• The problem
Each line from the one with "décrocher une médaille lors de la finale à" through the last line below must be written out exactly. Do not copy pictures.

### Provided information ###

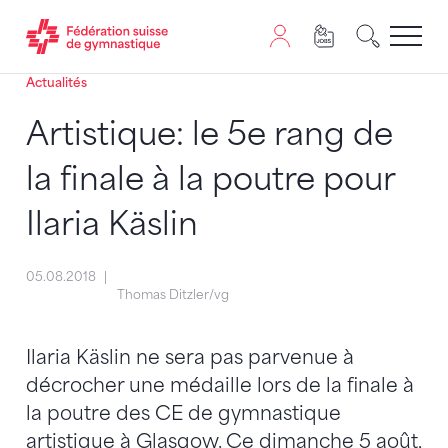
Actualités
Passer au contenu
Naviguer vers le plan du siten
JavaScript est nécessaire pour naviguer sur ce site. Vous
Artistique: le 5e rang de
la finale à la poutre pour
Ilaria Käslin
05.08.2018
Thomas Ditzler/vg
Ilaria Käslin ne sera pas parvenue à
décrocher une médaille lors de la finale à
la poutre des CE de gymnastique
artistique à Glasgow. Ce dimanche 5 août,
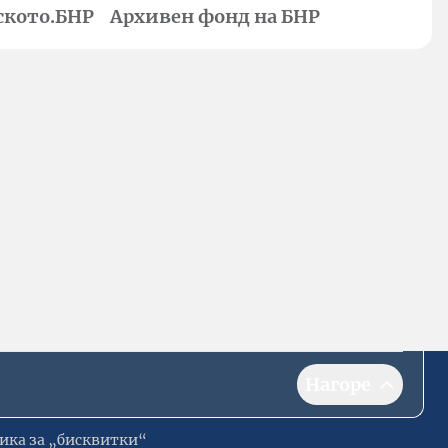
ското.БНР
Архивен фонд на БНР
Нагоре
ика за „бисквитки“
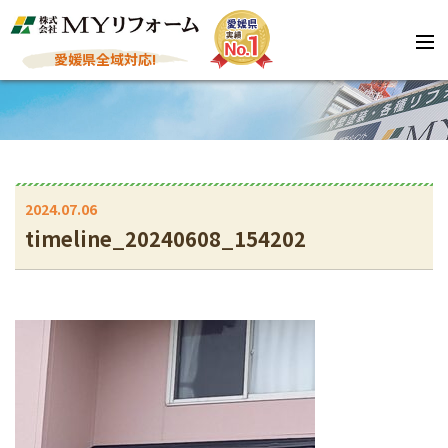
愛媛県全域対応!
2024.07.06
timeline_20240608_154202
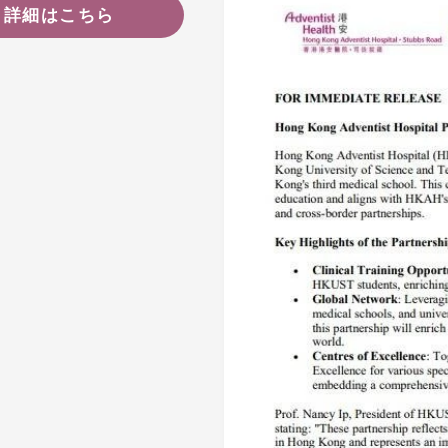
詳細はこちら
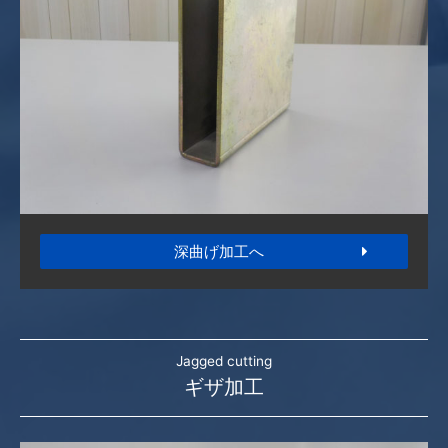
深曲げ加工へ
Jagged cutting
ギザ加工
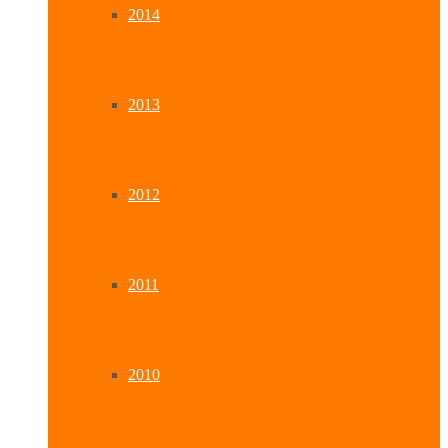
2014
2013
2012
2011
2010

###

• Written answer
décrocher une médaille lors de la finale à
la poutre des CE de gymnastique
artistique à Glasgow. Ce dimanche 5 août,
ското.БНР
Архивен фонд на БНР
Нагоре
ика за „бисквитки“
愛媛県全域対応!
2024.07.06
timeline_20240608_154202
詳細はこちら
深曲げ加工へ
Jagged cutting
ギザ加工
2014
2013
2012
2011
2010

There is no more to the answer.